TAC launched its protest campaign last
week called "Dying for Treatment" which included
peaceful demonstrations near police stations to draw attention
to the government's alleged failure to effectively tackle
HIV/AIDS.
The plan involved sending a few
protestors into police stations to bring charges of
manslaughter against key South African ministers who are
alleged to have impeded access to life-saving treatment for
people with AIDS.
"It was after the presentation of
these charges that police in Durban tried to disperse the
demonstrators outside the station and, when they refused to
disperse, used water cannons to clear the area.
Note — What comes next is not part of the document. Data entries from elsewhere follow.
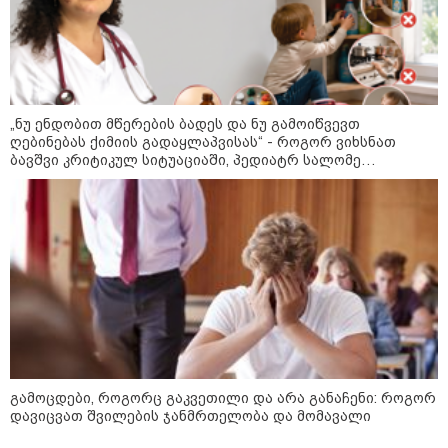
სიკვდილი - ისეთი ხმა აქვს,
თითქოს ეხვეწება, ცუდად არის"
- 12 წლის წინ გაუჩინარებული
ბიჭის დედა გავრცელებულ
ვიდეოზე პირველ კომენტარს
აკეთებს
კატეგორიის ყველა სიახლე
„ნუ ენდობით მწერების ბადეს და ნუ გამოიწვევთ
ღებინებას ქიმიის გადაყლაპვისას“ - როგორ ვიხსნათ
ბავშვი კრიტიკულ სიტუაციაში, პედიატრ სალომე
ახვლედიანის რჩევები
პაატა ზაქარეიშვილის მწვავე
პასუხი გიორგი ბარამიძის
სკანდალურ განცხადებაზე -
"ყველაფერი დეტალურად ვიცი...
კამანში მოკლული ქართველები მე
გადმოვასვენე... ბარამიძე კი
ტყუის"
აგვისტოს ომში, გორში
საბრძოლო ნათლობა მიღებული
გამოცდები, როგორც გაკვეთილი და არა განაჩენი: როგორ
რუსული „ისკანდერი“ დღეს კიევის
დავიცვათ შვილების ჯანმრთელობა და მომავალი
მთავარ კოშმარად იქცა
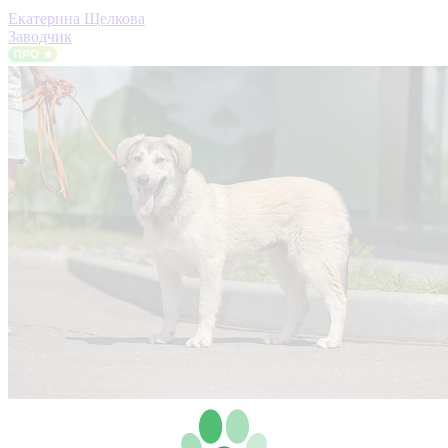
Екатерина Щелкова
Заводчик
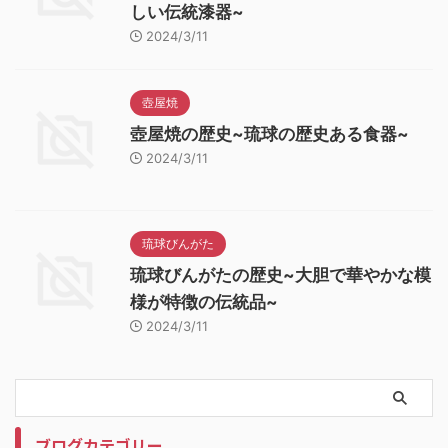
しい伝統漆器~
2024/3/11
壺屋焼
壺屋焼の歴史~琉球の歴史ある食器~
2024/3/11
琉球びんがた
琉球びんがたの歴史~大胆で華やかな模
様が特徴の伝統品~
2024/3/11
ブログカテゴリー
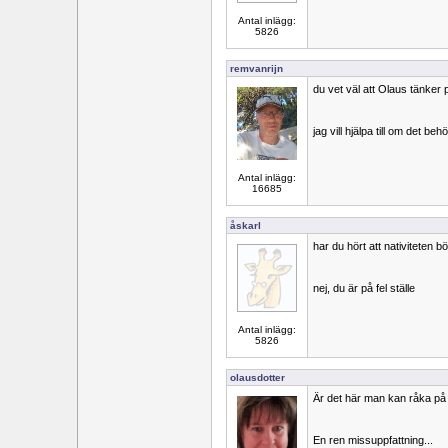
Antal inlägg:
5826
remvanrijn
du vet väl att Olaus tänker 
jag vill hjälpa till om det beh
Antal inlägg:
16685
åskarl
har du hört att nativiteten b
nej, du är på fel ställe
Antal inlägg:
5826
olausdotter
Är det här man kan råka på 
En ren missuppfattning...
No arrests
were reported in the Durban incident," Human Rights Watch
(HRW) said in a statement.
"South Africa is home to about five
million people living with AIDS. The government has repeatedly
refused to provide antiretroviral treatment through government
health programmes and had to be taken to court in 2002 to be
forced to provide even the short course of antiretroviral
medicines that can reduce the risk of HIV transmission in
childbirth, routinely provided in countries much more
resource-strapped than South Africa," the rights group
said.
"We urge the government not to
compound its inaction in addressing the HIV/AIDS crisis in the
country by responding inappropriately to peaceful
protestors," HIV/AIDS programme director for HRW, Joanne
Csete, said in a statement. "People with AIDS have
suffered enough - it's time to work with them to avert death
on a massive scale, not to treat them like criminals."